Jacob Parker - 7 months ago 28

Swift Question

Say I have a

`struct`

`struct Cube {`

var x: Int

var y: Int

var z: Int

var width: Int

// ...

}

How do I then create a

`Set`

`let points: Set<Cube> = Set()`

// Type ‘Cube’ does not conform to protocol ‘Hashable’

But it’s not immediately obvious how to implement hashable. From what I read, I need to make a hash function, but that doesn’t look easily possible with the amount of properties I have in the struct.

Answer

First of all, `Hashable`

extends `Equatable`

, so you must implement
a `==`

operator which compares two values, using all properties
which uniquely identify a cube:

```
func ==(lhs: Cube, rhs: Cube) -> Bool {
return lhs.x == rhs.x && lhs.y == rhs.y && lhs.z == rhs.z && lhs.width == rhs.width
}
```

The `Hashable`

protocol *only* requires that

`x == y`

implies`x.hashValue == y.hashValue`

so

```
var hashValue: Int {
return 0
}
```

would be a valid (and working) implementation.
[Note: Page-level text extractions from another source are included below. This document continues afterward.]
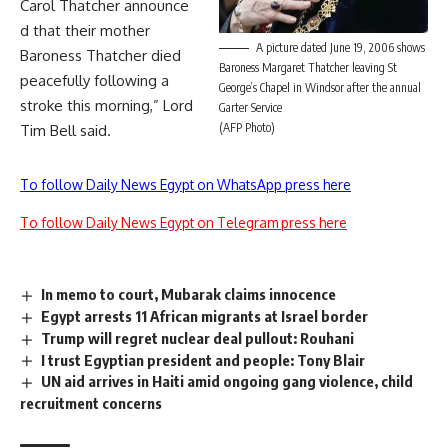
Carol Thatcher announce
d that their mother
A picture dated June 19, 2006 shows
Baroness Thatcher died
Baroness Margaret Thatcher leaving St
peacefully following a
George’s Chapel in Windsor after the annual
stroke this morning,” Lord
Garter Service
(AFP Photo)
Tim Bell said.
To follow Daily News Egypt on WhatsApp press here
To follow Daily News Egypt on Telegram press here
In memo to court, Mubarak claims innocence
Egypt arrests 11 African migrants at Israel border
Trump will regret nuclear deal pullout: Rouhani
I trust Egyptian president and people: Tony Blair
UN aid arrives in Haiti amid ongoing gang violence, child
recruitment concerns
However, this would put all objects in the same hash bucket of a set (or dictionary), which is not effective. A better implementation is for example

```
struct Cube: Hashable {
var x: Int
var y: Int
var z: Int
var width: Int
var hashValue: Int {
return x.hashValue ^ y.hashValue ^ z.hashValue ^ width.hashValue
}
}
```

Here the "XOR" operator `^`

is chosen because it cannot overflow.
You could also use the "overflow operator" `&+`

.

More sophisticated hash functions would be able to distinguish different values better, so that the set operations become faster. On the other hand, the computation of the hash function itself would be slower. Therefore I would look for a "better" hash function only if the set operations turn out to be a performance bottleneck in your program.